First we need a synth:

SynthDef(\beep, {
    arg freq = 440;
    var sig;
    sig = SinOsc.ar(freq, mul:0.2);
    sig = sig * EnvGen.kr(Env.perc(0.1, 0.5), doneAction:2);
    Out.ar(0, sig);
}).send(s);

I'm not going to bother explaining all of that because it's out of the scope of the tutorial, suffice to say it makes a short beeping sound and then frees itself.

The idea of this method of livecoding is to use a TempoClock to call a function every beat. The function can be modified while the clock is running and so we have livecoding. The first thing we need is an empty function:

a = {}

Exciting eh? Next we need a TempoClock:

c = TempoClock(2)

The argument is the clock's rate, in this case 120bpm (the argument is beats per second, 2 * 60 = 120). Next thing is to tell the clock to call our empty function every beat:

c.schedAbs(
    0, //evaluate this immediately
    {
        arg ...args;
        args[0].postln;    // arg[0] is the beat number
        a.value(args[0]); // pass the beat number to our function
        1.0               // do it all again on the next beat
    }
);

If you evaluate that you should see a number counting up in the post window.
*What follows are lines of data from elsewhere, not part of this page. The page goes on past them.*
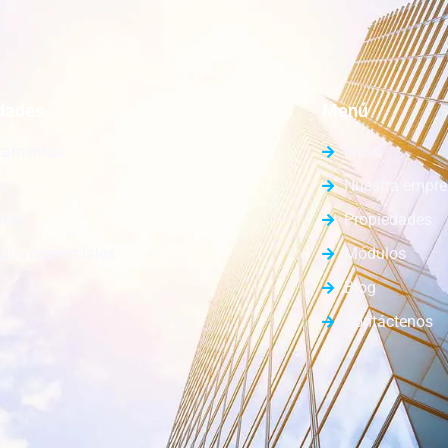
dades
Menú
tamentos
Inicio
s
Nuestra empr
enos
Propiedades
los comerciales
Módulos
Blog
Contáctenos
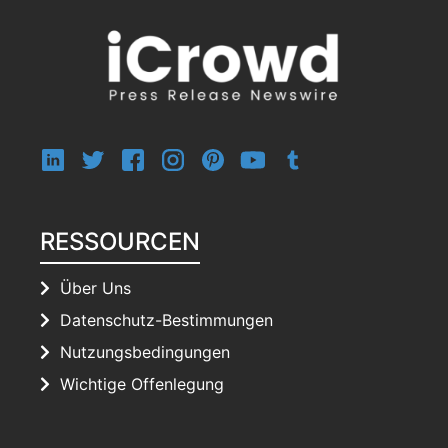
RESSOURCEN
Über Uns
Datenschutz-Bestimmungen
Nutzungsbedingungen
Wichtige Offenlegung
The next step is to make our function do something:

a = {Synth(\beep)};

Evaluate that and you should hear a beep every half a second. Congratulations, you just livecoded!

a = {Synth(\beep, [\freq, 480])};

Yeah, ok that's not all that exciting but it was a breakthrough for me. It'd be nice if we could do something at a different interval than every beat. Fortunately, we're passing the beat number to our function.

a = {
    arg beat;
    // if beat number is even play a high note
    if(beat % 2 == 0, {Synth(\beep, [\freq, 440])});

    // play a low note every beat
    Synth(\beep, [\freq, 219]);
}

I'm not going to get into the modulo operation but suffice to say it's hugely useful for subdividing counters like this. You can also access external data in our function:

~notes = [50, 52, 56];
a = {Synth(\beep, [\freq, ~notes.choose.midicps])};

The contents of ~notes can be changed on the go as well. None of this is particularly groundbreaking but if you've never played around with this stuff it'll hopefully get you from sitting to crawling.